Olio d’oliva italiano, tra record di produzione e stretta anti-frode: il punto a metà luglio 2026
Il comparto olivicolo italiano vive settimane di contrasti. Da un lato i dati confermano una campagna 2025/26 in forte ripresa, dall’altro il settore fa i conti con giacenze record, prezzi in calo e un export in affanno sul mercato statunitense.
La produzione torna a correre
Secondo il report di luglio della Commissione Europea, la produzione italiana di olio d’oliva è cresciuta del 31% su base annua, mentre Spagna e Grecia arretrano rispettivamente del 9% e del 18%. L’Italia si riprende così un pezzo di scena nel mercato comunitario, complice l’alternanza produttiva degli oliveti che ha regalato un’annata abbondante. Secondo le elaborazioni Ismea richiamate dal Masaf, il Paese conta oggi 1,09 milioni di ettari coltivati a olivo, quasi 619mila imprese olivicole e 4.261 frantoi attivi, per una produzione stimata di 325mila tonnellate e un valore che sfiora i 2,4 miliardi di euro.
A fronte di questa abbondanza, però, i prezzi continuano a scendere: dal picco di 457 euro per 100 kg toccato a dicembre 2025, l’extravergine è sceso a circa 397 euro a inizio giugno, avvicinandosi alla media quinquennale.
Stretta sui controlli e stop alla miscelazione
Il ministro dell’Agricoltura Francesco Lollobrigida ha convocato la Cabina di regia sui controlli agroalimentari, annunciando una linea di fermezza assoluta contro le frodi. Nei primi dieci giorni di luglio l’Icqrf ha ispezionato 5 milioni di chili di olio, con sequestri per oltre 10 milioni di euro.
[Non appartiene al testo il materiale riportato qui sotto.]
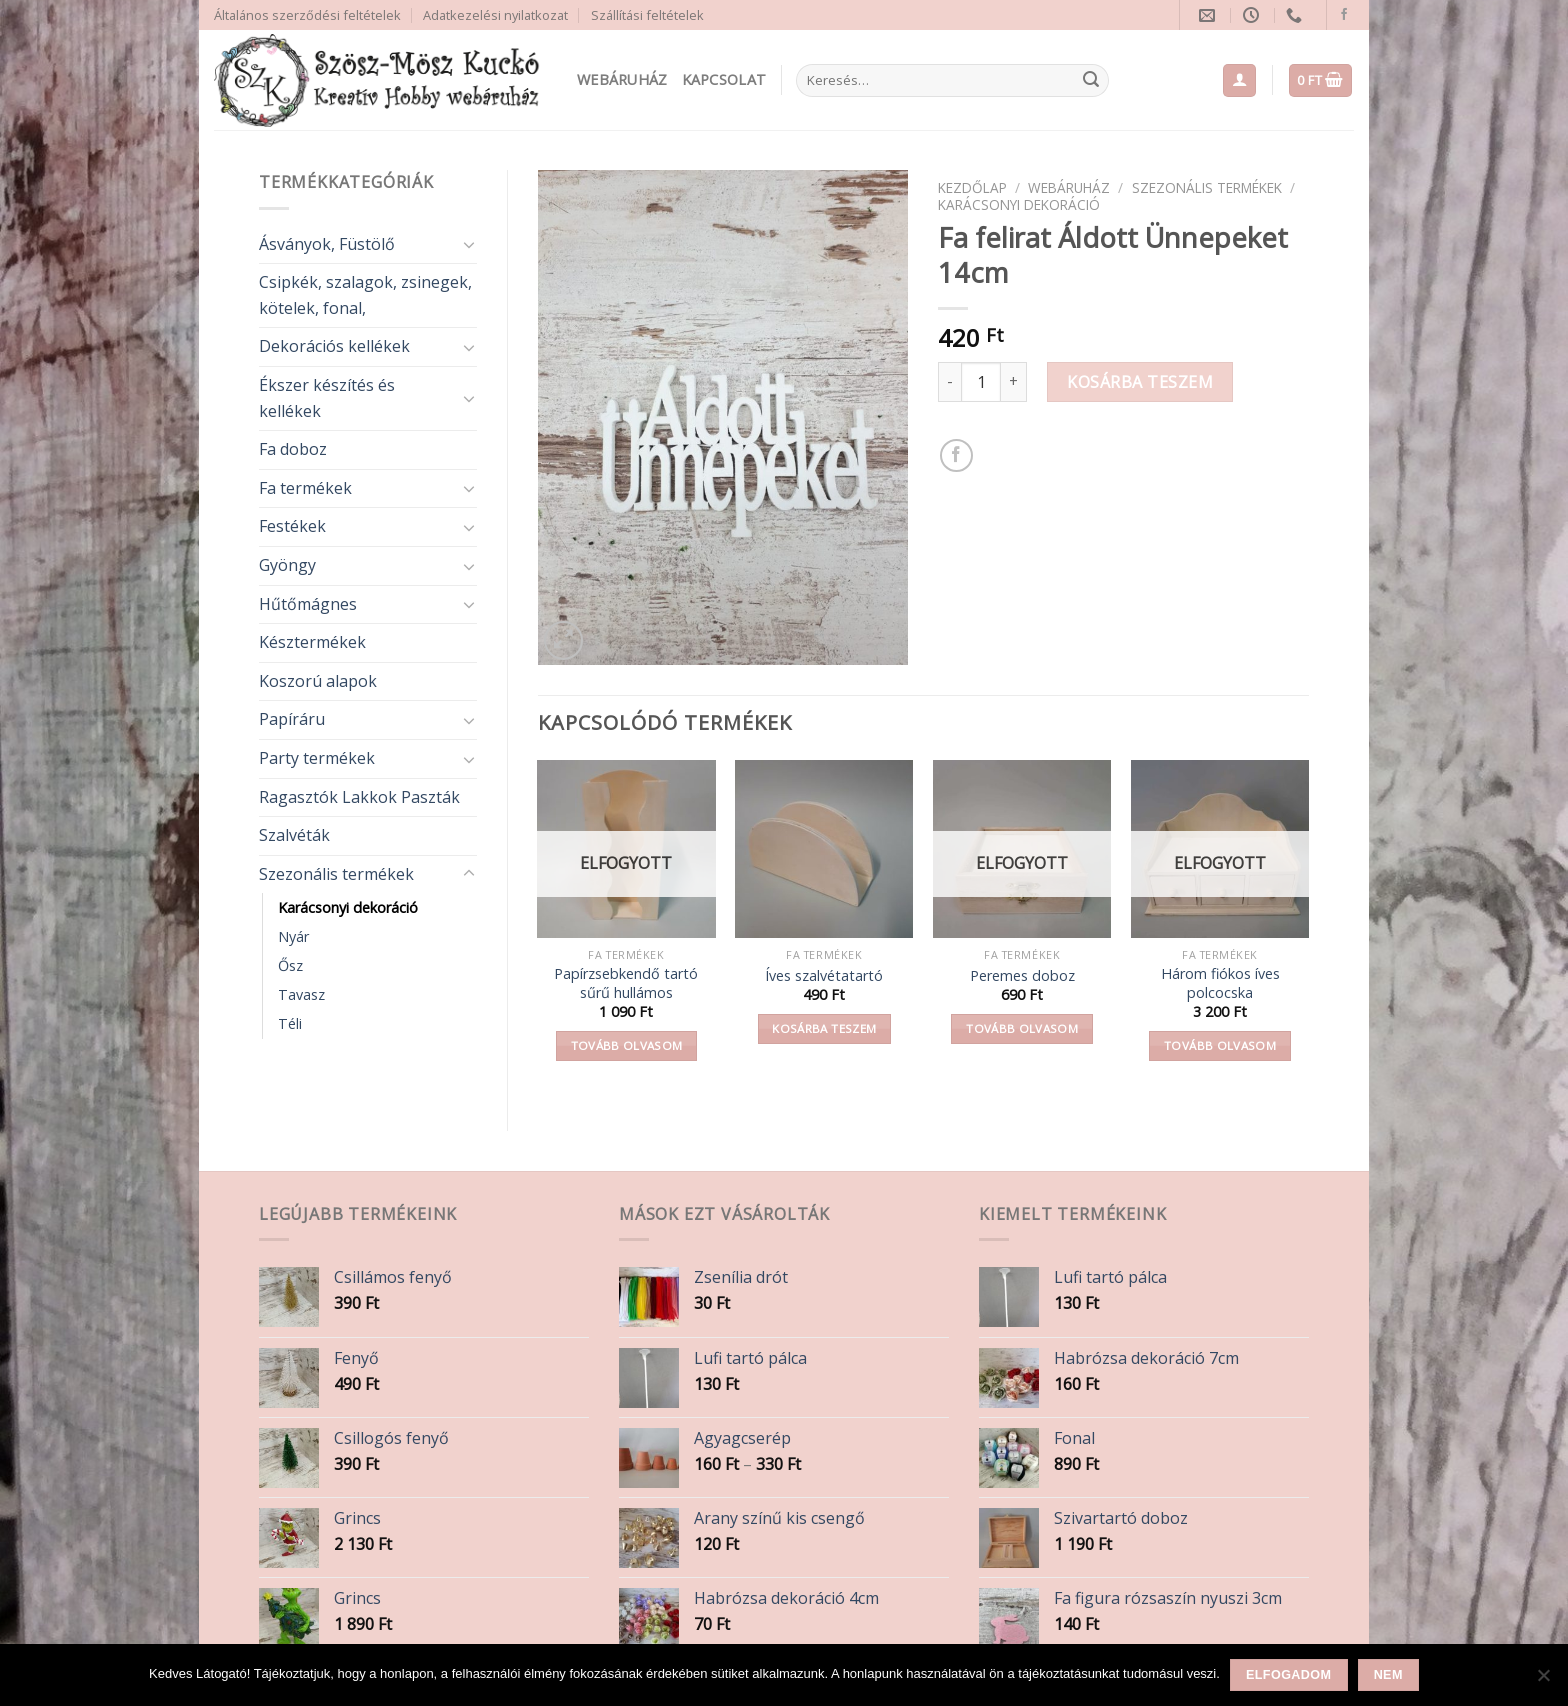 The image size is (1568, 1706). I want to click on Gyöngy, so click(287, 565).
Il ministro ha dichiarato che la tolleranza sarà pari a zero per chiunque infranga le regole e cerchi di sfruttare il marchio italiano senza garantirne la qualità.
Parallelamente, in seguito alle pressioni di Coldiretti e Unaprol, il Masaf ha annunciato lo stop alla possibilità di miscelare olio vergine con l’extravergine, pratica finora tollerata sulla base di vecchie circolari, per garantire maggiore trasparenza a un settore già colpito dal crollo dei prezzi e dal peso delle giacenze invendute.
Le ombre sull’export
Non tutto va nella stessa direzione: verso gli Stati Uniti l’export italiano di olio d’oliva è crollato del 40% in valore nei primi mesi del 2026, passando da 370 a 223 milioni di dollari, con i dazi statunitensi indicati come principale causa della frenata. Restano invece in crescita le spedizioni verso Cina, Brasile, Regno Unito e Giappone.
Il quadro agronomico
Sul fronte dei campi, la prima decade di luglio ha segnato l’ingresso ufficiale degli oliveti nella fase estiva più delicata, con temperature comprese tra 31 e 35 gradi e i primi segnali di attività della mosca dell’olivo, monitorata con trappole spia e polveri di roccia nelle aree più a rischio.
Il quadro complessivo racconta dunque un settore in bilico tra la soddisfazione per un raccolto abbondante e le tensioni di mercato che ne condizionano la redditività, in attesa di capire se la nuova campagna di controlli e le misure a tutela del Made in Italy riusciranno davvero a proteggere il valore dell’olio extravergine italiano.